I have created a branch feature/performance
that contains all measurement scripts. I'll now evaluate each of the proposed solutions one by one to see which one(s) we need.
In db25c5a, I've identified the contribution of different reasons for calling setImmediate
. Number 4 will shock you.
- BufferedIterator init 333
- emit readable 83592
- end async 666
- fillBufferAsync 3080916
Does the above contradict your earlier statement?
setImmediate(emit, this, 'readable') appeared to be the main problem here.

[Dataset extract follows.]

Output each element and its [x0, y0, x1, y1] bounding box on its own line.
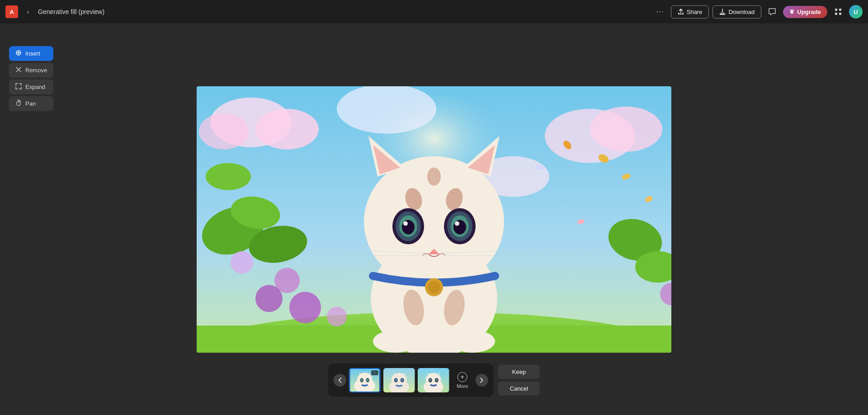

Regarding whether double emissions of the end
event happen often, I note for the TransformIterator
benchmark that 342 iterators are created and 666 asynchronous ends are requested. It's probably not a coincidence that 666 is twice the number of BufferedIterator
inits at 333. I wonder if there is an error in the logic which causes them to be ended twice, or whether it is a deliberate safety measure.
However, for the BufferedIterator
benchmark 342 iterators are created in total, all 342 of them are BufferedIterator
instances, and there are 342 endings. So no problem there.
All in all, it does not seem like the double ends are a major contributor to the problem (but avoiding them is of course meaningful).
In any case, rubensworks@92539e5 with the addition of ENDING
seems like the right decision. So incorporating that for sure.
@rubensworks A logical conclusion from the above is to buffer synchronously instead of asynchronously.
The idea was to make BufferedIterator#read
return as soon as possible, and schedule a refill of the buffer after the method had returned. However, it might actually be better to pay the waiting cost of buffering while reading, and thus avoid the scheduling overhead.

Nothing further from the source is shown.